* _Activity_: Please copy every record below exactly and leave out the pictures.

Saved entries

____

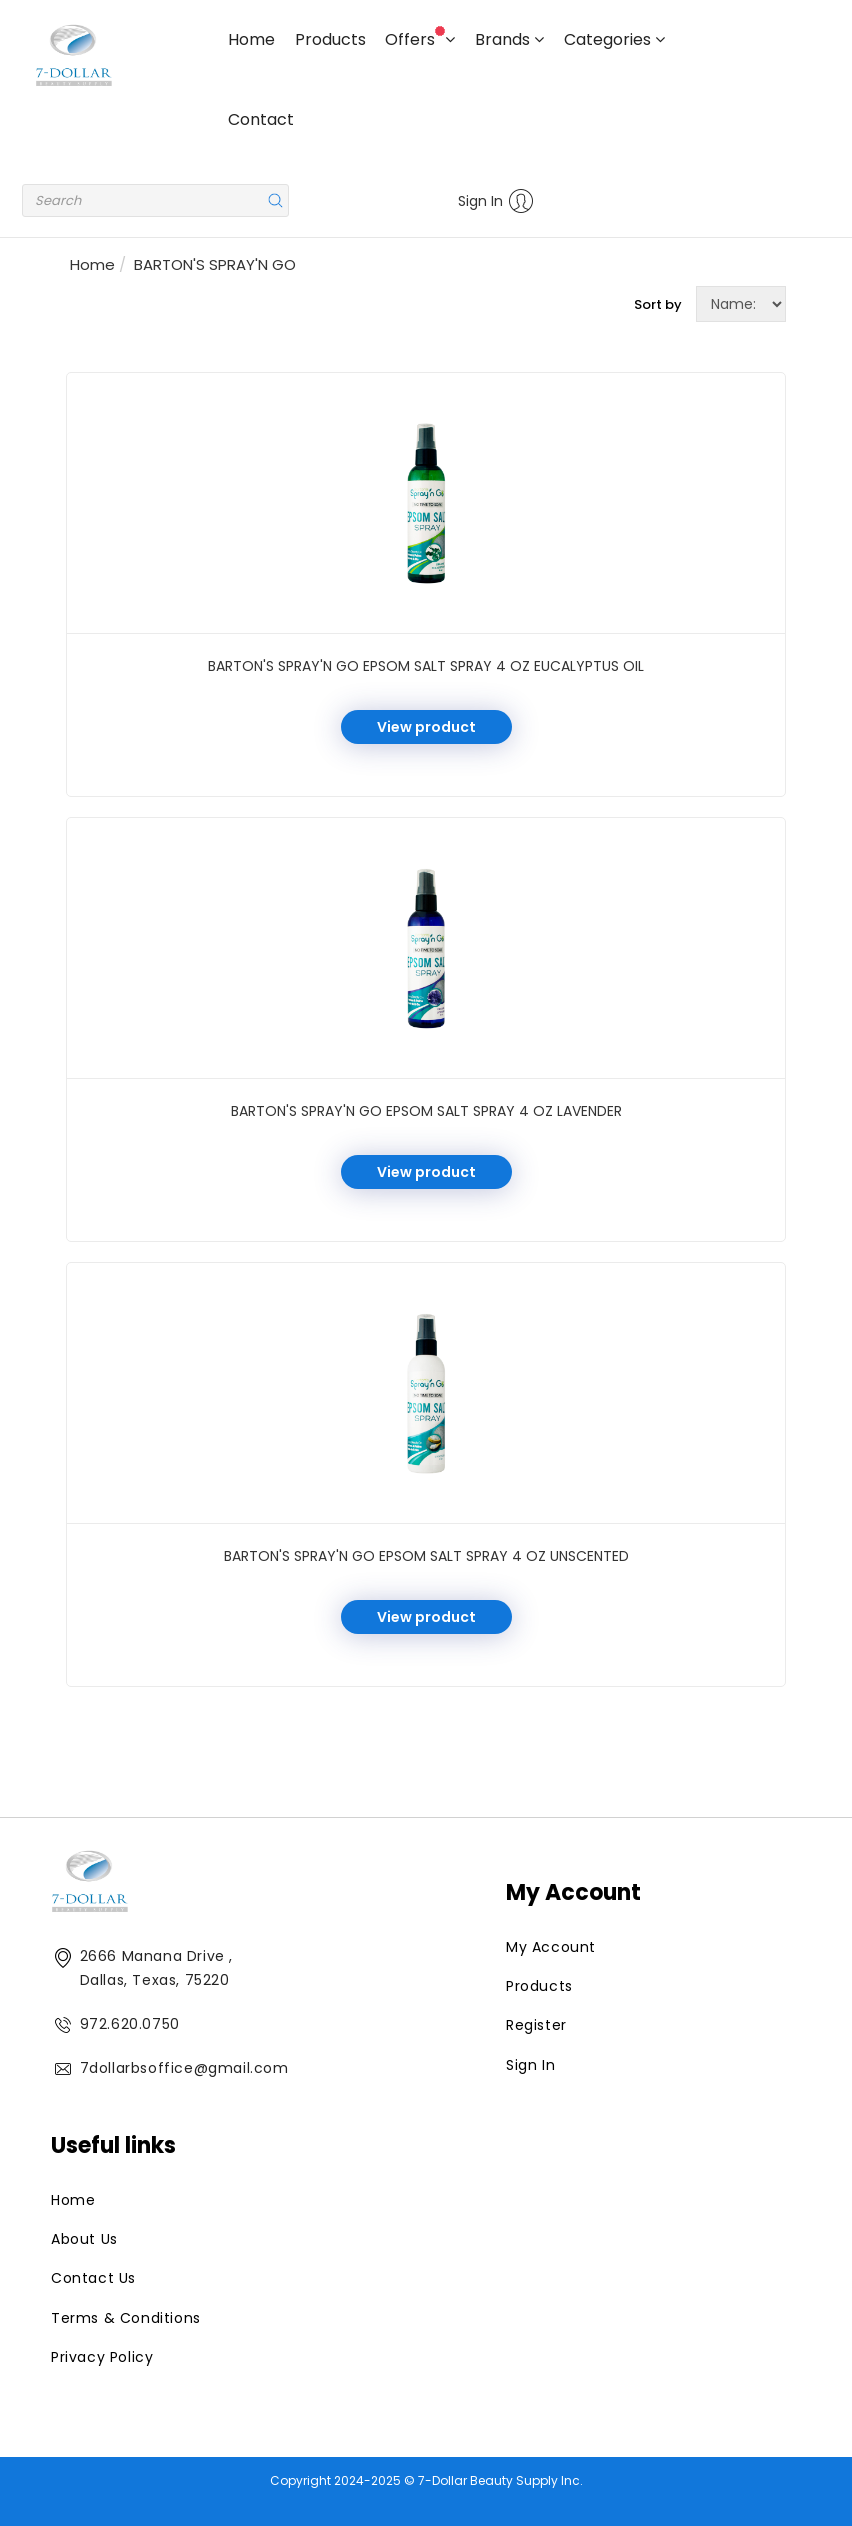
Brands (509, 39)
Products (330, 39)
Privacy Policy (102, 2357)
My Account (551, 1947)
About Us (84, 2239)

____

* _Result_:
Brands (509, 39)
Products (330, 39)
Privacy Policy (102, 2357)
My Account (551, 1947)
About Us (84, 2239)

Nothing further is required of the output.